In condition of tissue damage (burns, crush injuries and a muscle breakdown called Rhabdomyolysis), damaged cells leak massive amounts of K into the blood. The bigger the trauma, the bigger the potassium rise.
Not enough excretion.
If your kidneys fail, you can't excrete potassium. It accumulates. Remember it is continually leaking into your blood, so your kidneys need to be continually functioning to regulate potassium levels in blood. In renal injury or failure, accumulation is swift.
Diagnosis and suspicion
Muscle weakness especially after strenuous exercise (??rhabdomyolysis)
Lethargy,
Reduced urine production
ECG abnormalities eg tall tented T waves and s widening QRS complex=badness.
Serum K (blood test) is the fastest way to definitively assess Hyperkalaemia and is part of a routine test called U&Es (Urea and Electrolytes).
Treatment
Driving kidneys to excrete is the simplest strategy. By giving IV Normal saline, and or adding a diuretic, the patients kidneys can excrete more potassium. The common choice is a loop diuretic like Frusemide (Lasix). Naturally these are not appropriate if the cause was renal impairment.
Insulin and glucose infusions
Insulin acts like a swipe key that open channels (gates) in the cell membranes to let glucose into cells. When this occurs, potassium molecules are moved into the cell with glucose. Therefore an effective treatment for critically high potassium levels is an insulin infusion (with glucose).
- 10-20 units IV Actrapid insulin and 25-50g IV glucose.
- Starts working in 20mins
- Will reduce potassium by 0.5- 1mmol/L
Salbutamol.
Yep you read right. Salbutamol or Ventolin either IV or Nebulised (10-20mg) causes potassium to influx very effectively. This is the preferred option in renal disease patients when diuretics are useless and mucking around with glucose and insulin is a risky gig.

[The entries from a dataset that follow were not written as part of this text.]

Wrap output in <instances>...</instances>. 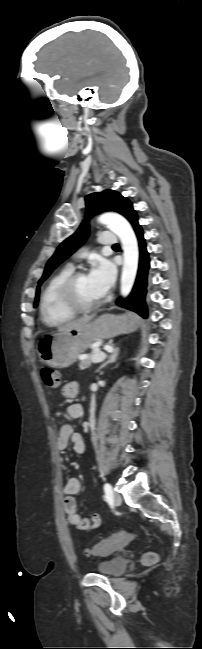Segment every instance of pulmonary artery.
<instances>
[{
  "instance_id": "pulmonary-artery-1",
  "label": "pulmonary artery",
  "mask_w": 202,
  "mask_h": 649,
  "mask_svg": "<svg viewBox=\"0 0 202 649\" xmlns=\"http://www.w3.org/2000/svg\"><path fill=\"white\" fill-rule=\"evenodd\" d=\"M98 242L103 246L113 247L118 242V239L115 234L106 231L99 235Z\"/></svg>"
}]
</instances>
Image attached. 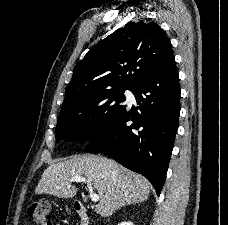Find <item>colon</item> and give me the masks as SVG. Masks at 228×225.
I'll return each instance as SVG.
<instances>
[{
    "instance_id": "5ec220e1",
    "label": "colon",
    "mask_w": 228,
    "mask_h": 225,
    "mask_svg": "<svg viewBox=\"0 0 228 225\" xmlns=\"http://www.w3.org/2000/svg\"><path fill=\"white\" fill-rule=\"evenodd\" d=\"M27 215L33 218L36 225H56L51 222L50 204L47 201L30 202L26 209Z\"/></svg>"
}]
</instances>
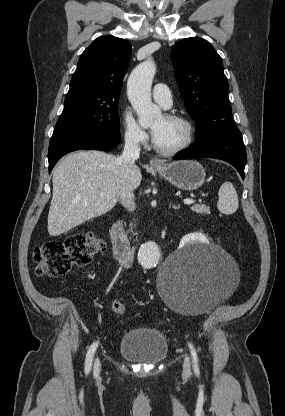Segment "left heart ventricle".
<instances>
[{
	"label": "left heart ventricle",
	"mask_w": 285,
	"mask_h": 416,
	"mask_svg": "<svg viewBox=\"0 0 285 416\" xmlns=\"http://www.w3.org/2000/svg\"><path fill=\"white\" fill-rule=\"evenodd\" d=\"M151 128H159V135L155 140L156 144L163 149H172L178 147L185 140V130L183 126L163 115L154 119Z\"/></svg>",
	"instance_id": "b2bd125f"
}]
</instances>
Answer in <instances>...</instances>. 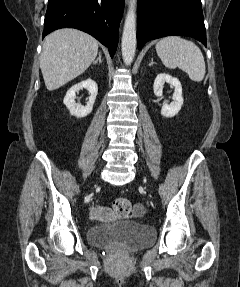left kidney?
Masks as SVG:
<instances>
[{
    "label": "left kidney",
    "instance_id": "1",
    "mask_svg": "<svg viewBox=\"0 0 240 287\" xmlns=\"http://www.w3.org/2000/svg\"><path fill=\"white\" fill-rule=\"evenodd\" d=\"M165 83H169L174 87V93L173 101L170 104H168L167 101H164L161 109V115L163 117L172 118L178 114L183 105L184 100L182 97V86L177 78L172 77L167 73H160L157 75L153 85L155 96H162L163 86Z\"/></svg>",
    "mask_w": 240,
    "mask_h": 287
}]
</instances>
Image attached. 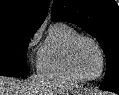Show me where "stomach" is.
Returning a JSON list of instances; mask_svg holds the SVG:
<instances>
[{
	"label": "stomach",
	"mask_w": 119,
	"mask_h": 95,
	"mask_svg": "<svg viewBox=\"0 0 119 95\" xmlns=\"http://www.w3.org/2000/svg\"><path fill=\"white\" fill-rule=\"evenodd\" d=\"M68 95H89L87 92H84L80 89H74Z\"/></svg>",
	"instance_id": "stomach-1"
}]
</instances>
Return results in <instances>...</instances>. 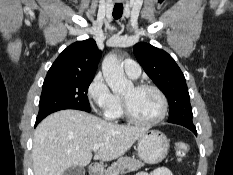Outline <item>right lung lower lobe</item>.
I'll list each match as a JSON object with an SVG mask.
<instances>
[{
  "instance_id": "1",
  "label": "right lung lower lobe",
  "mask_w": 233,
  "mask_h": 175,
  "mask_svg": "<svg viewBox=\"0 0 233 175\" xmlns=\"http://www.w3.org/2000/svg\"><path fill=\"white\" fill-rule=\"evenodd\" d=\"M45 117H46V116H45ZM45 117L37 118V119H36L35 126H37V124H38L41 120H43Z\"/></svg>"
}]
</instances>
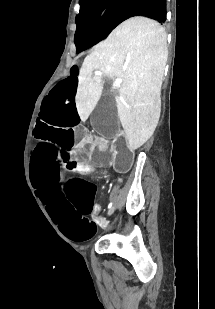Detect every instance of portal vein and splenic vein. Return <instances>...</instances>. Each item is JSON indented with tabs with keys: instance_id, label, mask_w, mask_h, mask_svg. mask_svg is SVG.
Returning <instances> with one entry per match:
<instances>
[{
	"instance_id": "1",
	"label": "portal vein and splenic vein",
	"mask_w": 215,
	"mask_h": 309,
	"mask_svg": "<svg viewBox=\"0 0 215 309\" xmlns=\"http://www.w3.org/2000/svg\"><path fill=\"white\" fill-rule=\"evenodd\" d=\"M95 74H97V76H101L103 72H101V70H95ZM121 82H122V78H115L116 86H121Z\"/></svg>"
}]
</instances>
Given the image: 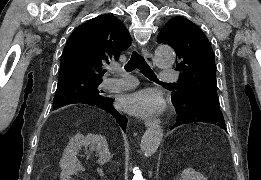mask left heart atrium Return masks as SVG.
Instances as JSON below:
<instances>
[{
    "label": "left heart atrium",
    "instance_id": "obj_1",
    "mask_svg": "<svg viewBox=\"0 0 261 180\" xmlns=\"http://www.w3.org/2000/svg\"><path fill=\"white\" fill-rule=\"evenodd\" d=\"M121 105L127 112L143 117L160 113L164 108V100L157 91L146 89L124 95Z\"/></svg>",
    "mask_w": 261,
    "mask_h": 180
}]
</instances>
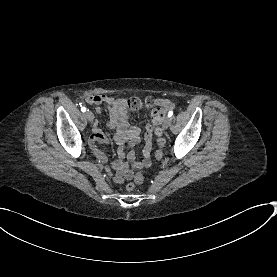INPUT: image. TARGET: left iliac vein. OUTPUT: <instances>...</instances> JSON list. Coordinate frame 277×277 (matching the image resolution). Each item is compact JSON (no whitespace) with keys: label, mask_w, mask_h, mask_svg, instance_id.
I'll return each instance as SVG.
<instances>
[{"label":"left iliac vein","mask_w":277,"mask_h":277,"mask_svg":"<svg viewBox=\"0 0 277 277\" xmlns=\"http://www.w3.org/2000/svg\"><path fill=\"white\" fill-rule=\"evenodd\" d=\"M170 122H171V119L169 117H165L162 124L163 128L167 129L170 126Z\"/></svg>","instance_id":"left-iliac-vein-1"}]
</instances>
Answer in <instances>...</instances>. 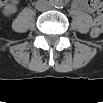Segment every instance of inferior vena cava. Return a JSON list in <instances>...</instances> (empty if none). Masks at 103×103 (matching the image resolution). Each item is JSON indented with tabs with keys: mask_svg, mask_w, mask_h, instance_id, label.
<instances>
[{
	"mask_svg": "<svg viewBox=\"0 0 103 103\" xmlns=\"http://www.w3.org/2000/svg\"><path fill=\"white\" fill-rule=\"evenodd\" d=\"M36 8L39 11H45L50 8V3L47 0H39L36 2Z\"/></svg>",
	"mask_w": 103,
	"mask_h": 103,
	"instance_id": "1",
	"label": "inferior vena cava"
}]
</instances>
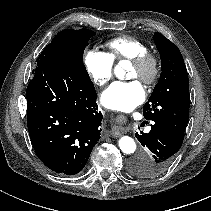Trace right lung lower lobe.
I'll return each mask as SVG.
<instances>
[{"mask_svg": "<svg viewBox=\"0 0 211 211\" xmlns=\"http://www.w3.org/2000/svg\"><path fill=\"white\" fill-rule=\"evenodd\" d=\"M26 90L27 126L34 150L51 170L74 175L100 139L102 114L91 80L54 55H40Z\"/></svg>", "mask_w": 211, "mask_h": 211, "instance_id": "right-lung-lower-lobe-1", "label": "right lung lower lobe"}]
</instances>
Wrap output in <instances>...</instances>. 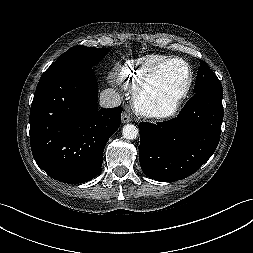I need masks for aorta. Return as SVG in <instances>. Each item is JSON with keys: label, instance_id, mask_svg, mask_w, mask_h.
<instances>
[{"label": "aorta", "instance_id": "obj_1", "mask_svg": "<svg viewBox=\"0 0 253 253\" xmlns=\"http://www.w3.org/2000/svg\"><path fill=\"white\" fill-rule=\"evenodd\" d=\"M138 128L133 124H127L122 129L123 137L127 140L136 139L138 136Z\"/></svg>", "mask_w": 253, "mask_h": 253}]
</instances>
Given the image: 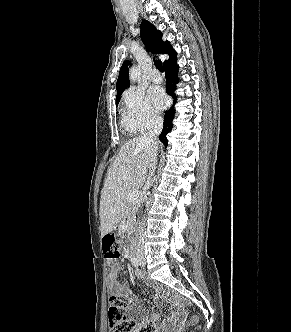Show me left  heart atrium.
Masks as SVG:
<instances>
[{
    "label": "left heart atrium",
    "instance_id": "left-heart-atrium-1",
    "mask_svg": "<svg viewBox=\"0 0 291 332\" xmlns=\"http://www.w3.org/2000/svg\"><path fill=\"white\" fill-rule=\"evenodd\" d=\"M149 96L157 109H163L167 104V97L160 88H152Z\"/></svg>",
    "mask_w": 291,
    "mask_h": 332
}]
</instances>
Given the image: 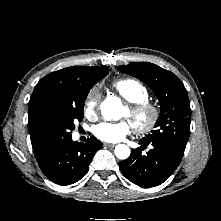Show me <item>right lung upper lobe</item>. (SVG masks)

Salbutamol is as quick as the insulin, 20-30 mins and strips about 1mmol/L.
Resonium
Speaking of renal patients. A slow but relatively effective treatment for Hyperkalaemia is using oral or rectal Resonium resin. This old school treatment binds with potassium in the bowel and facilitates its removal in faeces.
It relies on gastric motility, so it is slow to onset, but gets the job done in the non acute patient. It is given as a 30-45g dose usually mixed with a laxitive (to really get things moving) - sorbitol is a favourite.
When things are Critical!!
If the patient has dangerous potassium levels (>8.5) then dialysis is the game changer.
Capable of stripping K+ at a rate of 1-2mmol/L over a two hour treatment, this intensive treatment is a proven lifesaver.
So there we have it. A very basic overview of hyperkalaemia . I hope you enjoyed my latest #KYJ.